La terza batteria degli 800 metri sono stati poco più di due giri di riscaldamento per Simone Barontini che ha chiuso al piccolo trotto in 1.57.04 con l’aria di chi sta passeggiando un po’annoiato, subito dopo Andrea Romani si è limitato a controllare una gara in cui al pronti via lo spagnolo Saez è scattato in testa a velocizzare il metronomo del ritmo. 1.54.98 per il mezzofondista napoletano, cinque centesimi dietro il serbo Bibic, corsi con una facilità che fa venire l’acquolina in bocca per la finale con questi due gioiellini. E al diavolo la scaramanzia che vorrebbe prudenza in vista del prossimo turno!
Nel salto in alto Marta Morara supera se stessa per due volte. Buona la prima a 1.75m, poi due rincorse per arrivare alla qualificazione diretta a 1.78m, più quattro centimetri rispetto al titolo tricolore di Jesolo.

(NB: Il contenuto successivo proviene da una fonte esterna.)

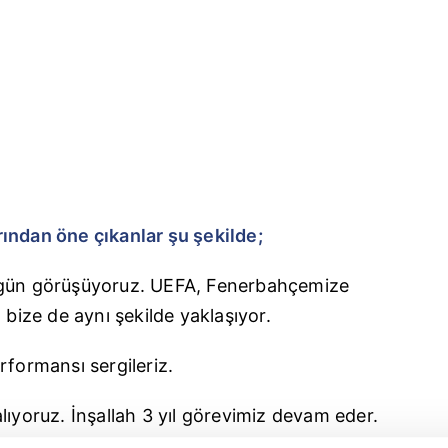
ından öne çıkanlar şu şekilde;
 gün görüşüyoruz. UEFA, Fenerbahçemize
 bize de aynı şekilde yaklaşıyor.
formansı sergileriz.
lıyoruz. İnşallah 3 yıl görevimiz devam eder.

Sidney Giampietro si trovava a passare dalle parti della pedana del peso, ha raccolto la boccia, l’ha sparata a 17.38m, miglior misura di qualificazione, e se n’è tornata in tribuna a vedere le gare. E’domani sera che si fa sul serio.
Desola Oki con il suo tecnico Maurizio Pratizzoli
Situazione analoga per Desola Oki che ha corso in 13.54 talmente facilmente che sembrava stesse affrontando un allenamento di tecnica più che una qualificazione europea. La prova del nove della sua condizione sarà la semifinale di oggi dove affronterà la slovena Glojnaric e la francese Samba-Mayela, due veri ossi duri. Niente da fare invece per l’altra italiana impegnata, la senese Federica Renzi che ha chiuso al ventunesimo posto in 14.17.
Finale di mattinata con i fuochi d’artificio sparati da Mattia Di Panfilo che si impone di potenza su tutti gli avversari portando a 13.43 il primato italiano allievi dei 110 ostacoli. La corsa verso le medaglie del romano è ancora lunga e ricca di avversari di livello: l’ungherese Eszes (13.44) e il belga Bras (13.46) sono vicinissimi.
Niente semifinale invece per Mattia Montini che litiga un po’ con gli ostacoli e chiude in 14.37, troppo sopra il suo personale per consentirgli di continuare il viaggio.